** YOUR INSTRUCTIONS **
Search the entries for lines that contain the word "accordée", and report each one found.

(Extracted page text data)
================================
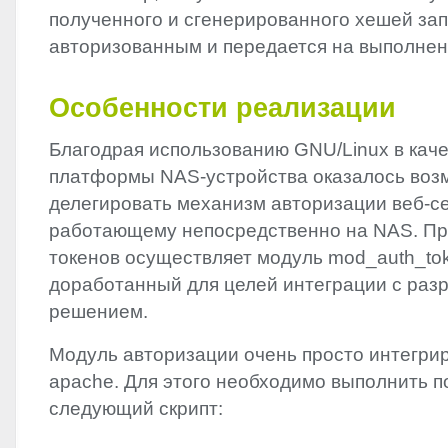
полученного и сгенерированного хешей зап
авторизованным и передается на выполнен
Особенности реализации
Благодрая использованию
GNU
/Linux в ка
платформы
NAS
-устройства оказалось во
делегировать механизм авторизации веб-с
работающему непосредственно на
NAS
. П
токенов осуществляет модуль mod_auth_to
доработанный для целей интеграции с ра
решением.
Модуль авторизации очень просто интегрир
apache. Для этого необходимо выполнить 
следующий скрипт:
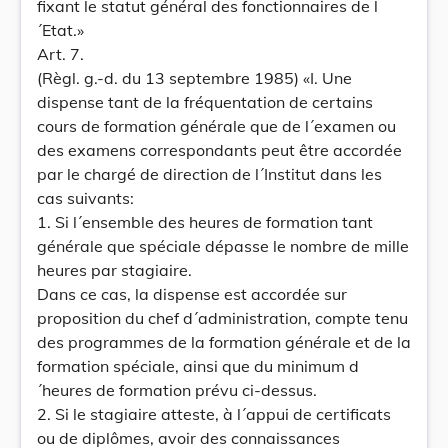
fixant le statut général des fonctionnaires de l
´Etat.»
Art. 7.
(Règl. g.-d. du 13 septembre 1985) «I. Une
dispense tant de la fréquentation de certains
cours de formation générale que de l´examen ou
des examens correspondants peut être accordée
par le chargé de direction de l´Institut dans les
cas suivants:
1. Si l´ensemble des heures de formation tant
générale que spéciale dépasse le nombre de mille
heures par stagiaire.
Dans ce cas, la dispense est accordée sur
proposition du chef d´administration, compte tenu
des programmes de la formation générale et de la
formation spéciale, ainsi que du minimum d
´heures de formation prévu ci-dessus.
2. Si le stagiaire atteste, à l´appui de certificats
ou de diplômes, avoir des connaissances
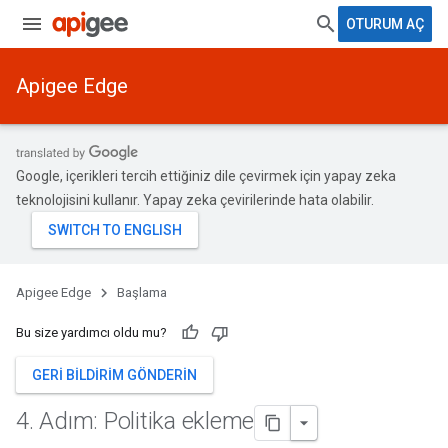
OTURUM AÇ
Apigee Edge
Google, içerikleri tercih ettiğiniz dile çevirmek için yapay zeka
teknolojisini kullanır. Yapay zeka çevirilerinde hata olabilir.
Apigee Edge
Başlama
Bu size yardımcı oldu mu?
GERI BILDIRIM GÖNDERIN
4
.
Adım: Politika ekleme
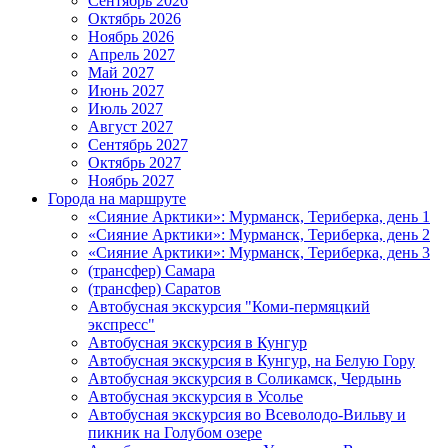
Сентябрь 2026
Октябрь 2026
Ноябрь 2026
Апрель 2027
Май 2027
Июнь 2027
Июль 2027
Август 2027
Сентябрь 2027
Октябрь 2027
Ноябрь 2027
Города на маршруте
«Сияние Арктики»: Мурманск, Териберка, день 1
«Сияние Арктики»: Мурманск, Териберка, день 2
«Сияние Арктики»: Мурманск, Териберка, день 3
(трансфер) Самара
(трансфер) Саратов
Автобусная экскурсия "Коми-пермяцкий
экспресс"
Автобусная экскурсия в Кунгур
Автобусная экскурсия в Кунгур, на Белую Гору
Автобусная экскурсия в Соликамск, Чердынь
Автобусная экскурсия в Усолье
Автобусная экскурсия во Всеволодо-Вильву и
пикник на Голубом озере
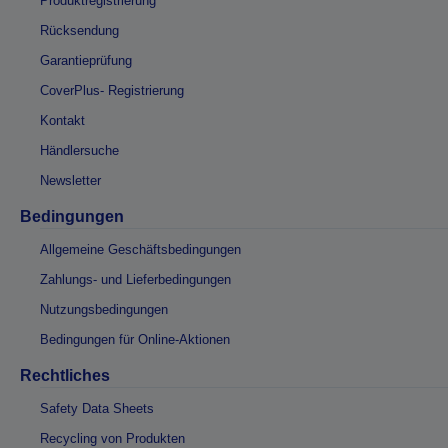
Produktregistrierung
Rücksendung
Garantieprüfung
CoverPlus- Registrierung
Kontakt
Händlersuche
Newsletter
Bedingungen
Allgemeine Geschäftsbedingungen
Zahlungs- und Lieferbedingungen
Nutzungsbedingungen
Bedingungen für Online-Aktionen
Rechtliches
Safety Data Sheets
Recycling von Produkten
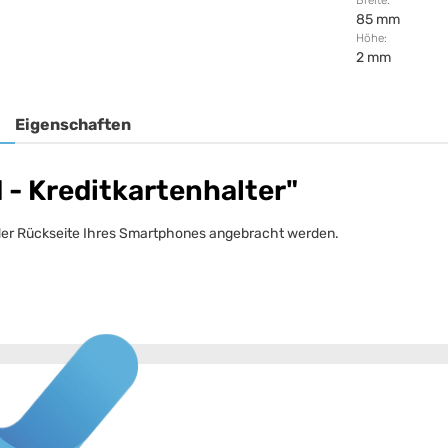
Breite:
85 mm
Höhe:
2 mm
Eigenschaften
 - Kreditkartenhalter"
uf der Rückseite Ihres Smartphones angebracht werden.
================================
** FINAL ANSWER **
des examens correspondants peut être accordée
Dans ce cas, la dispense est accordée sur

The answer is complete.